In Berlin starten Kirchen und Handel gemeinsam in den Advent
Während etwa auf St.Pauli und in der Münchner Residenz der Weihnachtsmarkt-Trubel bereits in der Woche vor dem Ewigkeitssonntag beginnt, geht Berlin einen anderen Weg. In der Bundeshauptstadt starten Kirchen und Handel gemeinsam in die Adventszeit: Am 27. November werden die Bischöfe Markus Dröge (evangelisch) und Heiner Koch (katholisch) sowie der Präsident Handelsverbandes Berlin-Brandenburg (HBB), Björn Fromm, in der "Mall of Berlin" symbolisch die Weihnachtsbeleuchtung einschalten. Am gleichen Tag öffnen dort die ersten Weihnachtsmärkte.
Obwohl Berlin als säkulare Stadt gelte, halte man sich an die christliche Tradition und die kaufmännische Sitte, Weihnachtsmärkte nicht vor dem Ewigkeitssonntag zu öffnen, sagte HBB-Hauptgeschäftsführer Nils Busch-Petersen dem epd. Zudem würden sich auch immer mehr große Kaufhäuser daran beteiligen, "der voradventlichen Beleuchtung zu widerstehen".
In diesem Jahr fallen Heiligabend und der vierte Advent zusammen - das heißt, die Adventszeit beginnt erst am 3. Dezember und ist damit relativ kurz. Daher öffnen einige Weihnachtsmarktbetreiber schon vor dem Totensonntag ihre Pforten. Dazu zählen der Markt der Münchner Residenz, die Lindauer Hafenweihnacht, Märkte in Düsseldorf, Dortmund und Essen, "Santa Pauli" auf dem Hamburger Kiez, beworben als "Hamburgs geilster Weihnachtsmarkt", und der "Wandsbeker Winterzauber", der bereits jetzt mit "urigen Almhütten" aufwartet. Viele Märkte dauern auch bereits bis in neue Jahr hinein.
Der Totensonntag, auch Ewigkeitssonntag genannt, ist der letzte Sonntag vor dem ersten Advent. Evangelische Christen erinnern an diesem Tag an die Gestorbenen. Im Feiertagsgesetz ist er, außer in Hamburg, als sogenannter stiller Feiertag festgelegt. Am Sonntag zuvor wird der Volkstrauertag zum Gedenken an Kriegsopfer und gefallene Soldaten begangen.
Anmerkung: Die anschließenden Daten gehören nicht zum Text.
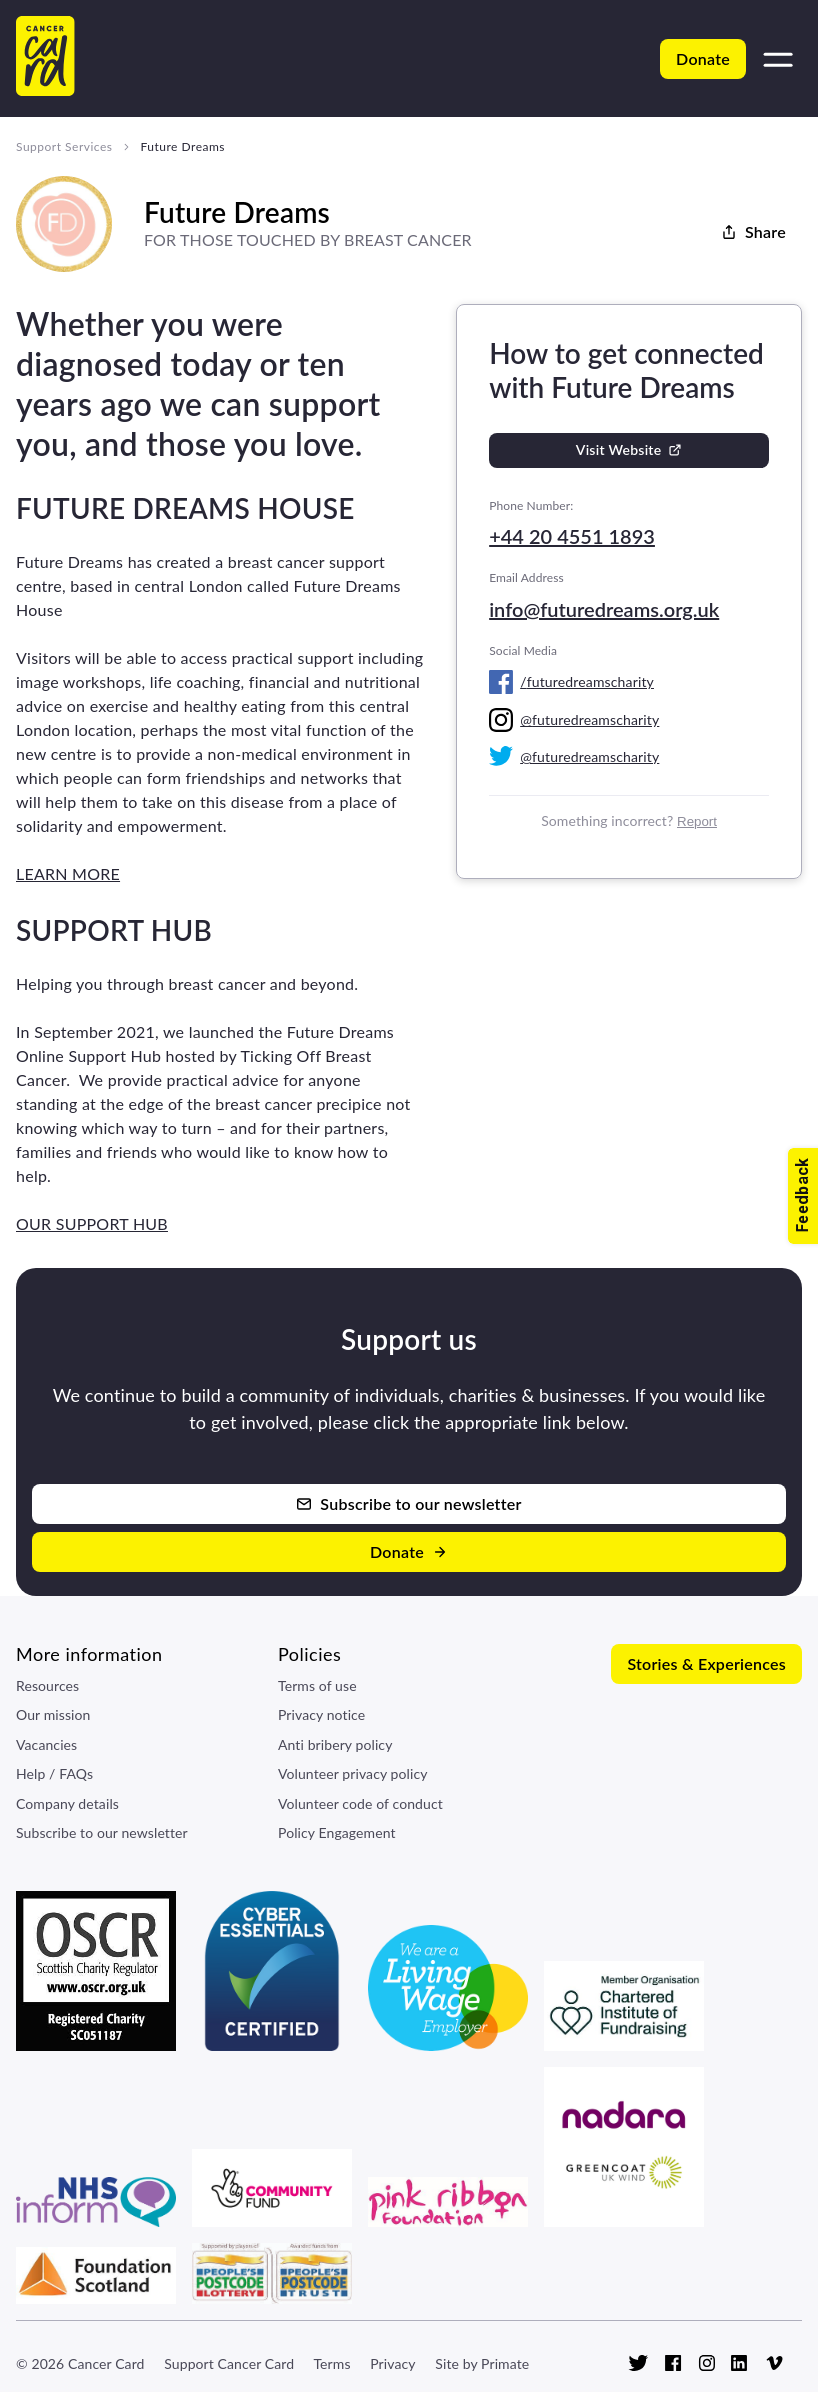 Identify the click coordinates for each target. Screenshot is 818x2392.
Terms (331, 2363)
In Darmstadt lehnte der Schaustellerverband den Vorschlag der evangelischen Dekanin Ulrike Schmidt-Hesse ab, den Weihnachtsmarkt nach hinten zu verschieben und bis in den Januar hinein zu öffnen. Weihnachtsartikel fänden nach dem Fest keine Käufer mehr, auch wollten die Schausteller selber Weihnachten mit der Familie verbringen.
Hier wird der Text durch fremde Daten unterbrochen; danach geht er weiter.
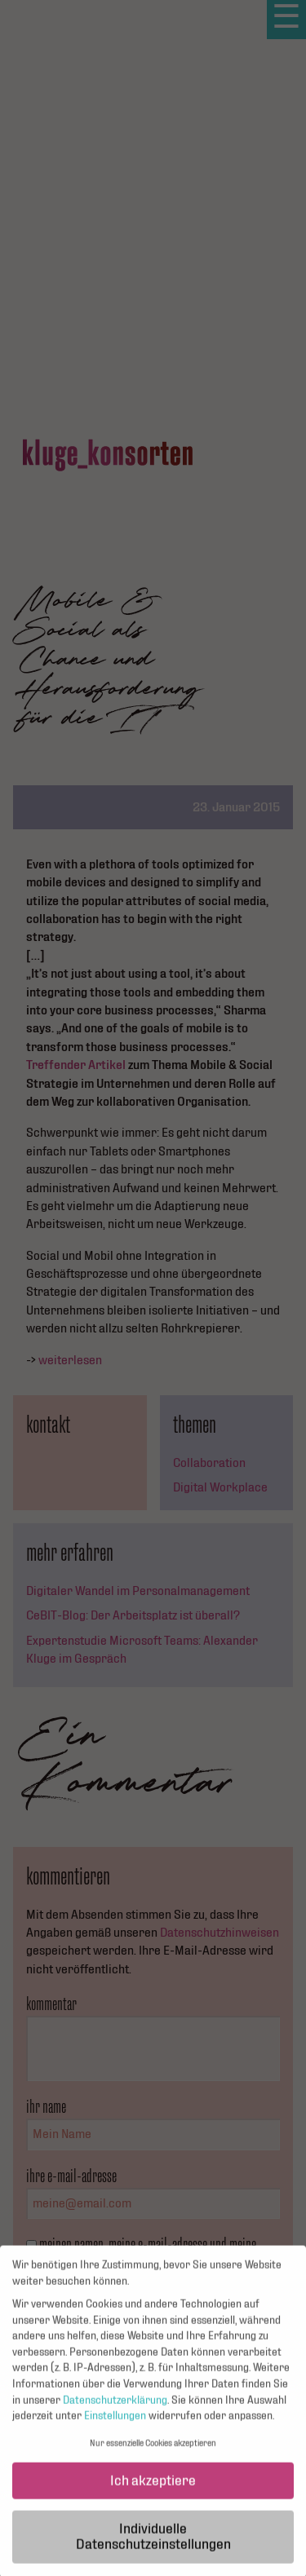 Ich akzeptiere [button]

Dass es auch mit kürzeren Laufzeiten geht, zeigen etwa Erfurt und Dresden. In der thüringischen Landeshaupt, deren Weihnachtsmarkt mit zwei Millionen Gästen zu den beliebtesten in Deutschland gehört, beginnt der Markt erst am 28. November, auch wenn dann sechs Tage weniger Zeit für Besuche an Glühwein- und Lebkurchenbuden sind. Auch der Dresdner Striezelmarkt beginnt erst in der Woche nach dem Totensonntag.